Utilize bundle-uri to reduce Gitaly CPU load

This page contains information related to upcoming products, features, and functionality. It is important to note that the information presented is for informational purposes only. Please do not rely on this information for purchasing or planning purposes. The development, release, and timing of any products, features, or functionality may be subject to change or delay and remain at the sole discretion of GitLab Inc.
Status Authors Coach DRIs Owning Stage Created
proposed toon mjwood jcaigitlab devops systems 2023-08-04

Summary

bundle-URI is a fairly new concept in Git that allows the client to download one or more bundles in order to bootstrap the object database in advance of fetching the remaining objects from a remote. By having the client download static files from a simple HTTP(S) server in advance, the work that needs to be done on the remote side is reduced.

Git bundles are files that store a packfile along with some extra metadata, including a set of refs and a (possibly empty) set of necessary commits. When a user clones a repository, the server can advertise one or more URIs that serve these bundles. The client can download these to populate the Git object database. After it has done this, the negotiation process between server and client start to see which objects need be fetched. When the client pre-populated the database with some data from the bundles, the negotiation and transfer of objects from the server is reduced, putting less load on the server’s CPU.

Motivation

When a user pushes changes, it usually kicks off a CI pipeline with a bunch of jobs. When the CI runners all clone the repository from scratch, if they use git clone, they all start negotiating with the server what they need to clone. This is really CPU intensive for the server.

Some time ago we’ve introduced the pack-objects, but it has some pitfalls. When the tip of a branch changes, a new packfile needs to be calculated, and the cache needs to be refreshed.

Git bundles are more flexible. It’s not a big issue if the bundle doesn’t have all the most recent objects. When it contains a fairly recent state, but is missing the latest refs, the client (that is, the CI runner) will do a “catch up” and fetch additional objects after applying the bundle. The set of objects it has to fetch from will Gitaly be a lot smaller.

Goals

Reduce the work that needs to be done on the Gitaly servers when a client clones a repository. This is particularly useful for CI build farms, which generate a lot of traffic on each commit that’s pushed to the server.

With the use bundles, the server has to craft a smaller delta packfiles compared to the pack files that contain all the objects when no bundles are used. This reduces the load on the CPU of the server. This has a benefit on the packfile cache as well, because now the packfiles are smaller and faster to generate, reducing the chances on cache misses.

Non-Goals

Using bundle-URIs will not reduce the size of repositories stored on disk. This feature will not be used to offload repositories, neither fully nor partially, from the Gitaly node to some cloud storage. In contrary, because bundles are stored elsewhere, some data is duplicated, and will cause increased storage costs.
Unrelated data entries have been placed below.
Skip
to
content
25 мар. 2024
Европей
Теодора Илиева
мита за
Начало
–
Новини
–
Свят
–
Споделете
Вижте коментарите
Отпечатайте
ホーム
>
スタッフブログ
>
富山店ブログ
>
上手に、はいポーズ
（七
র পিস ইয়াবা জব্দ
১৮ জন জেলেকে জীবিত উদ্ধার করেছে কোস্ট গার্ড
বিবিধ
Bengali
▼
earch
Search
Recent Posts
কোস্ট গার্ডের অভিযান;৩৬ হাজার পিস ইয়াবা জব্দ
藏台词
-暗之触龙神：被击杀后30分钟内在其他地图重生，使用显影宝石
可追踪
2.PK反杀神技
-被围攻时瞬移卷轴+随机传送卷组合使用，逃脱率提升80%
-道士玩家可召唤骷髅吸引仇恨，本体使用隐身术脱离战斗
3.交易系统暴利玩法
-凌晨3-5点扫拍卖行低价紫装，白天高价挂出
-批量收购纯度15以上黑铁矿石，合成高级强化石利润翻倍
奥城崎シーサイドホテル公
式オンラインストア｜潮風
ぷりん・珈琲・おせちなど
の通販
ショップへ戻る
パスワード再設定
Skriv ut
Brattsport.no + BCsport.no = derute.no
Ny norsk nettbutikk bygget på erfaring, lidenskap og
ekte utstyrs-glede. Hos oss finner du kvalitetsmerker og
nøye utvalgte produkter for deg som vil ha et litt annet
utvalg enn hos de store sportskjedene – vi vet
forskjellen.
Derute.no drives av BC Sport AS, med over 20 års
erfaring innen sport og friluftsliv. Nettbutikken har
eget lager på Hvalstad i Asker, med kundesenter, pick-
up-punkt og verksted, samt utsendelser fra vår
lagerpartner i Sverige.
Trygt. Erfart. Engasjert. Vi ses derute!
In this phase it’s not the goal to boost performance for incremental fetches. When the client has already cloned the repository, bundles won’t be used to optimize fetches new data.

Currently bundle-URI is not fully compatible with shallow clones, therefore we’ll leave that out of scope. More info about that in Git issue #170.

Proposal

When a client clones a repository, Gitaly advertises a bundle URI. This URI points to a bundle that’s refreshed on a regular interval, for example during housekeeping. For each repository only one bundle will exist, so when a new one is created, the old one is invalidated.

The bundles will be stored on a cloud Object Storage. To use bundles, the administrator should configure this in Gitaly.

Design and implementation details

When a client initiates a git clone, on the server-side Gitaly spawns a git upload-pack process. Gitaly can pass along additional Git configuration. To make git upload-pack advertise bundle URIs, it should pass the following configuration:

  • uploadpack.advertiseBundleURIs :: This should be set to true to enable to use of advertised bundles.
  • bundle.version :: At the moment only 1 is accepted.
  • bundle.mode :: This can be either any or all. Since we only want to use bundles for the initial clone, any is advised.
  • bundle.<id>.uri :: This is the actual URI of the bundle identified with <id>. Initially we will only have one bundle per repository.

Enable the use of advertised bundles on the client-side

The current version of Git does not use the advertised bundles by default when cloning or fetching from a remote. Luckily, we control most of the CI runners ourself. So to use bundle URI, we can modify the Git configuration used by the runners and set transfer.bundleURI=true.

Access control

We don’t want to leak data from private repositories through public HTTP(S) hosts. There are a few options for how we can overcome this:

  • Only activate the use of bundle-URI on public repositories.
  • Use a solution like signed-URLs.

Public repositories only

Gitaly itself does not know if a project, and its repository, is public, so to determine whether bundles can be used, GitLab Rails has to tell Gitaly. It’s complex to pass this information to Gitaly, and using this approach will make the feature only available for public projects, so we will not proceed with this solution.

Signed URLs

The use of signed-URLs is another option to control access to the bundles. This feature, provided by Google Cloud, allows Gitaly to create a URI that has a short lifetime.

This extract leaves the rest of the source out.